*INPUT MATERIAL*
• • • • • • •
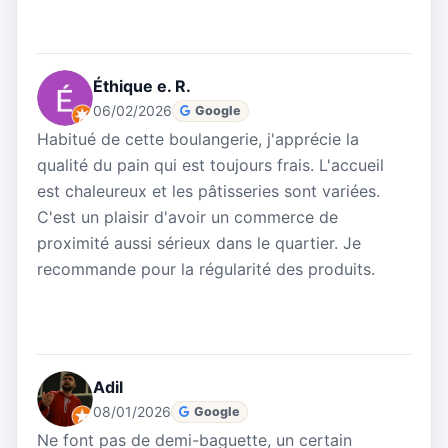
Éthique e. R.
06/02/2026
Google
Habitué de cette boulangerie, j'apprécie la
qualité du pain qui est toujours frais. L'accueil
est chaleureux et les pâtisseries sont variées.
C'est un plaisir d'avoir un commerce de
proximité aussi sérieux dans le quartier. Je
recommande pour la régularité des produits.
Adil
08/01/2026
Google
Ne font pas de demi-baguette, un certain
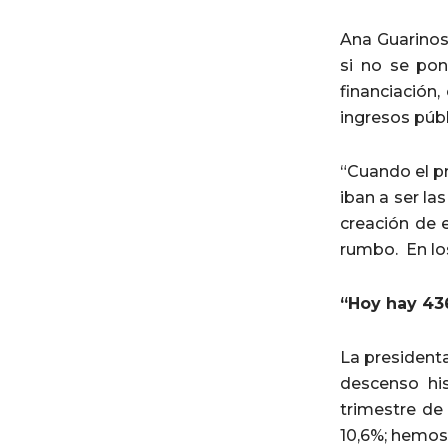
Ana Guarinos
si no se pon
financiación
ingresos púb
“Cuando el pr
iban a ser la
creación de 
rumbo. En lo
“Hoy hay 43
La presidenta
descenso his
trimestre de
10,6%; hemos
• • • • • • •
*YOUR ASSIGNMENT*
Output the data exactly. Pictures don't belong in the result.

*RESPONSE TO THE TASK*
Éthique e. R.
06/02/2026
Google
Habitué de cette boulangerie, j'apprécie la
qualité du pain qui est toujours frais. L'accueil
est chaleureux et les pâtisseries sont variées.
C'est un plaisir d'avoir un commerce de
proximité aussi sérieux dans le quartier. Je
recommande pour la régularité des produits.
Adil
08/01/2026
Google
Ne font pas de demi-baguette, un certain
Ana Guarinos
si no se pon
financiación
ingresos púb
“Cuando el pr
iban a ser la
creación de 
rumbo. En lo
“Hoy hay 43
La presidenta
descenso his
trimestre de
10,6%; hemos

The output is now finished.